Neuromodulators (e.g., growth factors and glutamate modulators) are undergoing clinical study. There are novel medications for treatment of behavioral symptoms and other aspects of Rett syndrome, but these studies are mostly in animal models. [Kaufmann: 2016] [De: 2015] [Castro: 2014] Ongoing monitoring of tolerance and for side effects and drug interactions is important. Be aware that many medications have significant side effects. Medications that impact respiratory drive, prolong the QT interval, lower seizure threshold, or reduce bone density should be avoided when possible. Increase monitoring when these medications are used.

Prescription medications to avoid [Williamson: 2006] [Acampa: 2006] [Arora: 2016]
Certain medications that could be used to treat associated issues may be problematic for children with Rett syndrome:
  • Medications that can affect QT interval: Prokinetics (e.g., cisapride), antipsychotics (e.g., thioridazine), tricyclic antidepressants (e.g., imipramine), antiarrhythmics (e.g., quinidine, sotalol, amiodarone), and certain antibiotics (e.g., erythromycin, ketoconazole)
  • Medications that can lower seizure threshold: Antibiotics (e.g., penicillin, metronidazole), anticholinergics, antidepressants (rarely), antihistamines, antiasthmatics (e.g. theophylline), anesthetics (local and general), baclofen, hormones (e.g., estrogen, prednisone, insulin), immunosuppressants, narcotics, neuroleptics, stimulants, and others.
  • Medications that can affect bone density: Antiepileptics (e.g., valproate, phenytoin, phenobarbital, and carbamazepine), glucocorticoids, proton pump inhibitors (e.g., omeprazole, lansoprazole), progesterone-only medications (e.g., medroxyprogesterone (Depo-Provera), etonogestrel (Nexplanon) (conflicting evidence) [Lopez: 2014], and thyroid hormone
  • Medications that can depress respiratory function: Opioids and sedatives
Additionally, the medical home clinician should discuss black box warnings, such as the increased risk of suicidality with SSRIs. Families should also know that the basis for this warning came from the Treatment of Adolescents with Depression Study (TADS) [March: 2004], which excluded teens with intellectual disability, pervasive developmental disorder, and confounding medical conditions.

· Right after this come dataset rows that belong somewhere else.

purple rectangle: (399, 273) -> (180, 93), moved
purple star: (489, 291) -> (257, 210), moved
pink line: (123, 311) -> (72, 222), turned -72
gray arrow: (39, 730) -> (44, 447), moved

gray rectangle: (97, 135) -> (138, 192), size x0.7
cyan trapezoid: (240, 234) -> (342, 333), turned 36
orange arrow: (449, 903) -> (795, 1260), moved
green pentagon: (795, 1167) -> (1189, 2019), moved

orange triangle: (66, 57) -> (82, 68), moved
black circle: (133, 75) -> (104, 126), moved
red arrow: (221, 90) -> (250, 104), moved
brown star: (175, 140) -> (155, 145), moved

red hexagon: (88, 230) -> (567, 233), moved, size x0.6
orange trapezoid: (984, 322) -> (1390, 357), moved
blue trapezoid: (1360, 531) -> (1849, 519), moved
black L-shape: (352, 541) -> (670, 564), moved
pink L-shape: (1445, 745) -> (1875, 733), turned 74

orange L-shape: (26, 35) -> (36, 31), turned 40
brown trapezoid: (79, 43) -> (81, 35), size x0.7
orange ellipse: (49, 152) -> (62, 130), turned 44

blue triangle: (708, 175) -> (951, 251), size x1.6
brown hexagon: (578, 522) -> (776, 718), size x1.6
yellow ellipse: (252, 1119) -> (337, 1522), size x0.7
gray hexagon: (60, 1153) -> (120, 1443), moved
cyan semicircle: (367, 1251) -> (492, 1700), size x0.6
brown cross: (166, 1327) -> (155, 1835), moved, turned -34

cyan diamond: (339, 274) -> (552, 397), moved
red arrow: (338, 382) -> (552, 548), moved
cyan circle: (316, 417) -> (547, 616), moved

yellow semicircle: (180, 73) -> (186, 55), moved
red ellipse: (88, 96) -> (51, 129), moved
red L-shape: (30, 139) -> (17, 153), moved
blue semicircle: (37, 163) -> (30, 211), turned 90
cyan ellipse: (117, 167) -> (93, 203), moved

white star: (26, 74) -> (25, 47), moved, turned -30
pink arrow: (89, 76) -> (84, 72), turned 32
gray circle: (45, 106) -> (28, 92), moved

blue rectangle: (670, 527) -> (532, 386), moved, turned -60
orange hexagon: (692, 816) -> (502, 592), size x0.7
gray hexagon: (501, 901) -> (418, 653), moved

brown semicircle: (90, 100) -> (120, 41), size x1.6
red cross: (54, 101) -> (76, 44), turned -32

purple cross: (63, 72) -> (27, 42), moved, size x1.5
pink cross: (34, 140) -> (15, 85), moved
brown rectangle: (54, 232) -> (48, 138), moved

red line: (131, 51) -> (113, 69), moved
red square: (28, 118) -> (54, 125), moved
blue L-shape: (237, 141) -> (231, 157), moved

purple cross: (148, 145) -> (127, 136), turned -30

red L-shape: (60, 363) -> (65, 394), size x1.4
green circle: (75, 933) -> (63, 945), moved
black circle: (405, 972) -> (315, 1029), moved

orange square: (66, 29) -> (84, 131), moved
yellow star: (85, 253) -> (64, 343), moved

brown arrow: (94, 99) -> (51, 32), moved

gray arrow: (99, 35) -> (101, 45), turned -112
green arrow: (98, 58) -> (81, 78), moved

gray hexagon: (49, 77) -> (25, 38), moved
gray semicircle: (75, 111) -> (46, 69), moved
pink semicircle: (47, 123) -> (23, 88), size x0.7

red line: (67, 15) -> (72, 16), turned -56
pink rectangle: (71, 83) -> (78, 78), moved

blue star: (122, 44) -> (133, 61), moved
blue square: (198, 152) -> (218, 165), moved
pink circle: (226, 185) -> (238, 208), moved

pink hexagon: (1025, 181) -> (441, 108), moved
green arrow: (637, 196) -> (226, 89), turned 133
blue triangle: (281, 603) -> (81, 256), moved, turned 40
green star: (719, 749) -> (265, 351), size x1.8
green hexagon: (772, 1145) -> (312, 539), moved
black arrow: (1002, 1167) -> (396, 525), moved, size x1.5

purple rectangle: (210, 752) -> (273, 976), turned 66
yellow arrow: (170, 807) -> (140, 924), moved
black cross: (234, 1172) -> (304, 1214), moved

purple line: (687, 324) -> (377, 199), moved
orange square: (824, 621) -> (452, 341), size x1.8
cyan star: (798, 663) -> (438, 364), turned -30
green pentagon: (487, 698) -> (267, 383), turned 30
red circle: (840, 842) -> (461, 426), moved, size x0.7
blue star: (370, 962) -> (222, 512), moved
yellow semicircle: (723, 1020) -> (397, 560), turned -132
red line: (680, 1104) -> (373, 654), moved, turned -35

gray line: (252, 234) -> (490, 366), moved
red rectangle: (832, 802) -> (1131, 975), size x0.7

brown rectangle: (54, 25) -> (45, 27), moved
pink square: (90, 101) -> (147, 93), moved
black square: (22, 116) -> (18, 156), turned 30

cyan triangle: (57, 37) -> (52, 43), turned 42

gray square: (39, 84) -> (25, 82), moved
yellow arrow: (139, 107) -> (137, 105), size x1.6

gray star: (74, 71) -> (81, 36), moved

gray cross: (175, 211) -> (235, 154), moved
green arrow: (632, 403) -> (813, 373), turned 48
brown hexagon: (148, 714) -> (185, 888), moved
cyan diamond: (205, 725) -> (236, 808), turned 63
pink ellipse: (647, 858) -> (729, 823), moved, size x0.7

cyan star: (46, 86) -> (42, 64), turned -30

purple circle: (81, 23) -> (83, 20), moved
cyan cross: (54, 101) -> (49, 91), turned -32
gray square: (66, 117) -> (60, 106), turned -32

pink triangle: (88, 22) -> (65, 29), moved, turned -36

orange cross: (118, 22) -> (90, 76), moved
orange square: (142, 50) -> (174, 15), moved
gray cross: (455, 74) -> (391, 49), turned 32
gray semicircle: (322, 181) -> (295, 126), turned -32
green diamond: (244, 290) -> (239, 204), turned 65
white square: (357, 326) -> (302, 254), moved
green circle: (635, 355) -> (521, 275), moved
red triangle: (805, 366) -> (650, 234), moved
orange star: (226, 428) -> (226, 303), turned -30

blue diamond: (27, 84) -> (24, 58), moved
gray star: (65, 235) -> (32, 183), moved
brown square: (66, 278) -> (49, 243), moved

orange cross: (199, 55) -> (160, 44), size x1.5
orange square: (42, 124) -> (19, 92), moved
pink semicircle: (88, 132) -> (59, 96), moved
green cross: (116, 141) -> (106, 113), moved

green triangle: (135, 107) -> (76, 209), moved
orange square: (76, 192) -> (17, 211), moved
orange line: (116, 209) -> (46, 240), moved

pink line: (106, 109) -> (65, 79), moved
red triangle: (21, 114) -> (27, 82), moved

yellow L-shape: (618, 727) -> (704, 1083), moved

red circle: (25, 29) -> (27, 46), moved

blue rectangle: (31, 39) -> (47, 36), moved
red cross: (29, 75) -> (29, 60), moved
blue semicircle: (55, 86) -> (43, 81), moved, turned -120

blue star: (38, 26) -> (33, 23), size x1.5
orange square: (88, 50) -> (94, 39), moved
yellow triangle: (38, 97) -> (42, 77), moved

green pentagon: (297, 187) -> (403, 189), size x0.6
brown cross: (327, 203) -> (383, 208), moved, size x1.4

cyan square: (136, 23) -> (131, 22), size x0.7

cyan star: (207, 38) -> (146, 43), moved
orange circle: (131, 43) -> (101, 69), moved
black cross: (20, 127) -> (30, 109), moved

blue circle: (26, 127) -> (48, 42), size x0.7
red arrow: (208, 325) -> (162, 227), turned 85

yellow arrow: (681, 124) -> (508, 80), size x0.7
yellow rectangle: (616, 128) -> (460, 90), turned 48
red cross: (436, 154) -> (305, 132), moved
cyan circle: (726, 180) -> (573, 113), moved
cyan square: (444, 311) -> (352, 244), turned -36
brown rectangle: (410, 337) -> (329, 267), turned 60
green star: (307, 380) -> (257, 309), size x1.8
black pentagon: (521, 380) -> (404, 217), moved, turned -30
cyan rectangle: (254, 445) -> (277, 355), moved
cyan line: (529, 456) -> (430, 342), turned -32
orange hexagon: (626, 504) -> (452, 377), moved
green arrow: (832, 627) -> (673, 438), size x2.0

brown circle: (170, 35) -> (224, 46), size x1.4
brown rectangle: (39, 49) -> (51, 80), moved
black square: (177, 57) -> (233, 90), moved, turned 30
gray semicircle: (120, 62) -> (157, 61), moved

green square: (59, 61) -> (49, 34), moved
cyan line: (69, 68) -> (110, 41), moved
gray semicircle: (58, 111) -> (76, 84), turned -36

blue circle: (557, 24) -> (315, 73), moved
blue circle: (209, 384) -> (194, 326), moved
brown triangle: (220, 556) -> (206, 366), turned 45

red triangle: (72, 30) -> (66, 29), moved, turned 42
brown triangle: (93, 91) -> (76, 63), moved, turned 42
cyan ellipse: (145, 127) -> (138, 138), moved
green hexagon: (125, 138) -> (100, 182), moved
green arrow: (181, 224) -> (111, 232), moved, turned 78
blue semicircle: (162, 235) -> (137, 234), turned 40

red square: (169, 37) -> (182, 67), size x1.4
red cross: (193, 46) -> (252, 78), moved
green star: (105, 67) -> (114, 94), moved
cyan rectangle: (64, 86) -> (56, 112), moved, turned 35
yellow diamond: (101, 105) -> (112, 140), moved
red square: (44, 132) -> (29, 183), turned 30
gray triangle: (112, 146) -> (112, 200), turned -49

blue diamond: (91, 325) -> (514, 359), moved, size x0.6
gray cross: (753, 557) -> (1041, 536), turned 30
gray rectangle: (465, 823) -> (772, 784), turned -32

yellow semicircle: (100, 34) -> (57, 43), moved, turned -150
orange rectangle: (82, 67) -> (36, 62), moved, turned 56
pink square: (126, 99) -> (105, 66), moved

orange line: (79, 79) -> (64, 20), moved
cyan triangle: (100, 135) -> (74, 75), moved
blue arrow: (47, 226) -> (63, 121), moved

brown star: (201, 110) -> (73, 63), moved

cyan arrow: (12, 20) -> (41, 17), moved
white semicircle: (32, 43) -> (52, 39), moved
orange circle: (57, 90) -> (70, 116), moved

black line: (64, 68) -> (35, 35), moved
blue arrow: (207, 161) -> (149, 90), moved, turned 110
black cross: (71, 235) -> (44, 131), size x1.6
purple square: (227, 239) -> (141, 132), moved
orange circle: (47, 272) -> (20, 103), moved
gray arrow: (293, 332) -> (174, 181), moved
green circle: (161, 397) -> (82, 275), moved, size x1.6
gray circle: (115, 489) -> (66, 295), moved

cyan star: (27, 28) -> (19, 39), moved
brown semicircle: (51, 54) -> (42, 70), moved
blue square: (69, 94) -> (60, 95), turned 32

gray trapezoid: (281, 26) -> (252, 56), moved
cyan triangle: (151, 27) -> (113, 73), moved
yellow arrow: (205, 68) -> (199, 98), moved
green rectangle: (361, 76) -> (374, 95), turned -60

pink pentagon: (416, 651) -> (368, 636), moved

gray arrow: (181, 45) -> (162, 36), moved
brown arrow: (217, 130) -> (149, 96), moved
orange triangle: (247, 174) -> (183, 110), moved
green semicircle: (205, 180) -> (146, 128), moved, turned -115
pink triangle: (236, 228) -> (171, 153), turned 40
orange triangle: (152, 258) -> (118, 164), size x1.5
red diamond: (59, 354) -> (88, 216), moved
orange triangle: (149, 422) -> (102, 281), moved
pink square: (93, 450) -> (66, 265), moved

Over-the-counter medications to consider
  • Bone health: Vitamin D3 (cholecalciferol) and sometimes calcium [Briggs: 2014]
  • Sleep: Melatonin for sleep onset difficulties, iron supplements for restless leg symptoms
  • Behavior: Acetyl-l-carnitine - may also alleviate some cardiac dysautonomia [Schaevitz: 2012] [Briggs: 2014] and possibly may improve hand apraxia to some degree. [Ellaway: 1999]

Subspecialist Collaborations & Other Resources

Psychiatrist, Child-18 (MD) (see Services below for relevant providers)

Refer for assistance in diagnosis and treatment of complicated medication management. May provide brief consultation or routine follow-up, depending on the needs and preferences of the primary care clinician and family. The patient may see a nurse practitioner or physician assistant who is supervised by the psychiatrist. Frequency of visits is usually a few times per year.

Pediatric Neurology (see Services below for relevant providers)

Consult for expert advice on diagnosis and treatment of seizures.

Respiratory

Due to problems with the autonomic nerve system, girls with Rett syndrome typically have episodes of abnormal breathing when they are awake. These episodes consist of disorganized breathing with periods of apnea and/or hyperventilation that can result in oxygen desaturation and clinical cyanosis. During sleep, hypoventilation or sleep apnea (obstructive or central) can occur. [Briggs: 2014]  Although episodes of abnormal breathing may appear dangerous, they usually consist of hyperventilation followed by normal breathing, and treatment is usually not required. Breathing problems become less noticeable with age and should not be confused with seizures.

Older studies offer limited evidence that topiramate (sometimes prescribed for girls with Rett syndrome for seizures) may help with breathing problems. [Goyal: 2004] Naltrexone, an opiate antagonist, may help control irregular breathing, but is known to have significant adverse side effects in the Rett syndrome population. [Percy: 1994] Novel medications are undergoing clinical trials, mostly in animal models.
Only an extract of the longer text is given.